The complete proceedings are available here.
MONDAY, JUNE 30
TUESDAY, JULY 1
WEDNESDAY, JULY 2
Keynote: Database Technology for Long Data
Abstract
Long data is data with a prominent temporal context that captures changes in the real-world. Long data is being generated and collected at an unprecedented scale, and data-driven decision making is omnipresent in our society. In stark contrast database technology in general, and the relational model in particular, are at odds with data that exhibits a prominent temporal context. Recently, however, the major database companies have significantly progressed their infrastructures to deal with temporal data. The talk works out the key requirements to manage temporal data, shows how the requirements can be mapped to simple and powerful primitives for the relational model and database systems, and identifies a range of open problems when dealing with long data.
Biography
Michael H. Böhlen is a professor of computer science at the University
of Zürich where he heads the database technology group. His research
interests include various aspects of data management, and have focused
on time-varying information, data warehousing and data analysis, and
similarity search. He received his M.Sc. and Ph.D. degrees from ETH
Zürich in respectively 1990 and 1994. Before joining the University of
Zürich he visited the University of Arizona for one year, and was a
faculty member at Aalborg University for eight years and the Free
University of Bozen-Bolzano for six years. He was Program co-Chair of
the 39th International Conference on Very Large Data Bases and served as
an associate editor for ACM TODS and The VLDB Journal.
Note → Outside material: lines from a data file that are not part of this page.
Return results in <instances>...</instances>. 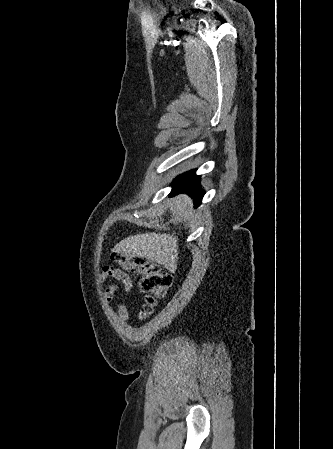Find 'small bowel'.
<instances>
[{
	"mask_svg": "<svg viewBox=\"0 0 333 449\" xmlns=\"http://www.w3.org/2000/svg\"><path fill=\"white\" fill-rule=\"evenodd\" d=\"M108 277H112L121 283V286L117 284H111L108 286L104 292V299L108 304H111L115 294L118 291H122L123 293H128L132 287V279L125 271L122 269L106 265L103 267L102 272L99 274L98 278L100 282H105ZM118 319L121 322H126L128 320L129 314L125 304H121L118 309L113 310Z\"/></svg>",
	"mask_w": 333,
	"mask_h": 449,
	"instance_id": "1",
	"label": "small bowel"
}]
</instances>
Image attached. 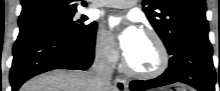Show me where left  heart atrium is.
Listing matches in <instances>:
<instances>
[{
  "mask_svg": "<svg viewBox=\"0 0 220 91\" xmlns=\"http://www.w3.org/2000/svg\"><path fill=\"white\" fill-rule=\"evenodd\" d=\"M126 19L129 21L127 25H123L124 18L122 17H111L109 19L110 28L117 30L118 45L125 56L135 47L143 34L133 19Z\"/></svg>",
  "mask_w": 220,
  "mask_h": 91,
  "instance_id": "left-heart-atrium-1",
  "label": "left heart atrium"
}]
</instances>
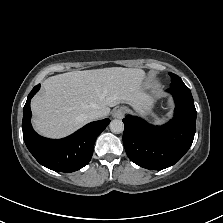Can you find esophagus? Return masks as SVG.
I'll return each instance as SVG.
<instances>
[{"mask_svg":"<svg viewBox=\"0 0 223 223\" xmlns=\"http://www.w3.org/2000/svg\"><path fill=\"white\" fill-rule=\"evenodd\" d=\"M125 113H126V109L124 107H120V108H116V109L113 110L112 116L114 118L121 119V118L124 117Z\"/></svg>","mask_w":223,"mask_h":223,"instance_id":"obj_1","label":"esophagus"}]
</instances>
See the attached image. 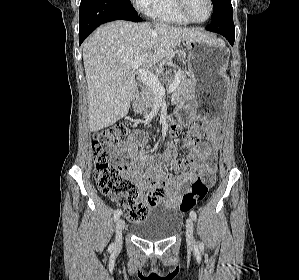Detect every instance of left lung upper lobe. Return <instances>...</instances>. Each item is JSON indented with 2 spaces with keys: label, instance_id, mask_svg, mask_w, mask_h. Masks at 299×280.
Segmentation results:
<instances>
[{
  "label": "left lung upper lobe",
  "instance_id": "1",
  "mask_svg": "<svg viewBox=\"0 0 299 280\" xmlns=\"http://www.w3.org/2000/svg\"><path fill=\"white\" fill-rule=\"evenodd\" d=\"M220 0H212V3H213V12L216 10V6H217V3L219 2Z\"/></svg>",
  "mask_w": 299,
  "mask_h": 280
}]
</instances>
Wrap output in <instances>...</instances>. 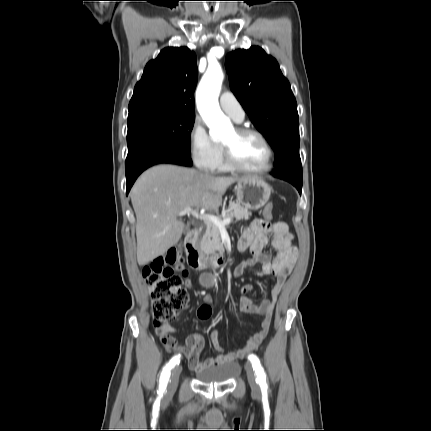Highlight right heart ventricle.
Here are the masks:
<instances>
[{"label": "right heart ventricle", "instance_id": "1", "mask_svg": "<svg viewBox=\"0 0 431 431\" xmlns=\"http://www.w3.org/2000/svg\"><path fill=\"white\" fill-rule=\"evenodd\" d=\"M215 169L219 172H228L231 170L230 167L225 162V158L223 157V153H222V156H221Z\"/></svg>", "mask_w": 431, "mask_h": 431}]
</instances>
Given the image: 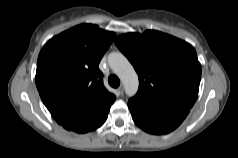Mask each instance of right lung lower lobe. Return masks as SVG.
<instances>
[{
    "instance_id": "obj_1",
    "label": "right lung lower lobe",
    "mask_w": 238,
    "mask_h": 158,
    "mask_svg": "<svg viewBox=\"0 0 238 158\" xmlns=\"http://www.w3.org/2000/svg\"><path fill=\"white\" fill-rule=\"evenodd\" d=\"M111 105L105 108L94 106L91 108L55 111L51 112V115L65 129L77 133H85L95 130L106 121Z\"/></svg>"
}]
</instances>
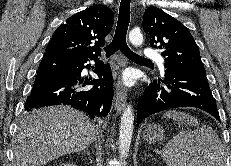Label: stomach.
Segmentation results:
<instances>
[{
	"instance_id": "stomach-1",
	"label": "stomach",
	"mask_w": 231,
	"mask_h": 166,
	"mask_svg": "<svg viewBox=\"0 0 231 166\" xmlns=\"http://www.w3.org/2000/svg\"><path fill=\"white\" fill-rule=\"evenodd\" d=\"M164 129L159 125H149L144 133L143 137L147 143H155L163 139Z\"/></svg>"
}]
</instances>
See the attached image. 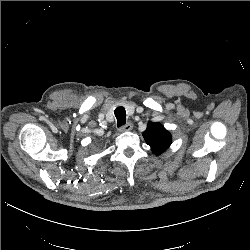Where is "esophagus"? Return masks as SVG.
Listing matches in <instances>:
<instances>
[{
    "instance_id": "1",
    "label": "esophagus",
    "mask_w": 250,
    "mask_h": 250,
    "mask_svg": "<svg viewBox=\"0 0 250 250\" xmlns=\"http://www.w3.org/2000/svg\"><path fill=\"white\" fill-rule=\"evenodd\" d=\"M133 128V124L131 122L126 123L122 127H120V132L130 131Z\"/></svg>"
}]
</instances>
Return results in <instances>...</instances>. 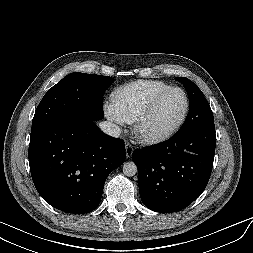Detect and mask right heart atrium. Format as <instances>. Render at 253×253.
<instances>
[{"instance_id": "1", "label": "right heart atrium", "mask_w": 253, "mask_h": 253, "mask_svg": "<svg viewBox=\"0 0 253 253\" xmlns=\"http://www.w3.org/2000/svg\"><path fill=\"white\" fill-rule=\"evenodd\" d=\"M105 114L111 121L122 124L124 121L122 120L121 116L119 115L118 111L114 107L113 103H107L105 105Z\"/></svg>"}]
</instances>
He served as a PC
member for SIGMOD, VLDB, ICDE and EDBT. He is a member of the VLDB
Endowment's Board of Trustees.
Keynote 2: Data-driven Wind Business
Using computation and data to bring wind on par with fossil fuel
Abstract
Vestas is daily creating value from petabytes of data, from over 35.000 wind turbines and from simulation data. This added value is important in making carbon neutral energy competitive with fossil fuels. Working with data at the petabyte scale is not feasible with relational databases. In partnership with IBM research in Almaden, Vestas has succeeded in getting SQL-like capability that scales. This talk addresses how big data has become big business for Vestas and how technical challenges were overcome.
Biography
Anders Rhod Gregersen is the chief specialist in high performance and data heavy computing at Vestas Wind Systems A/S. At Vestas he designed and operates the Firestorm supercomputer, the third largest commercially used supercomputer in the world at the time of installation. Before Vestas, Anders successfully enabled the University supercomputers in the Nordic countries to analyse the vast data streams from the largest machine in the world, the large hadron collider (LHC) at CERN, Geneva. He is the vice-chair for the Industrial Advisory Committee of PRACE (Partnership for Advanced Computing in Europe).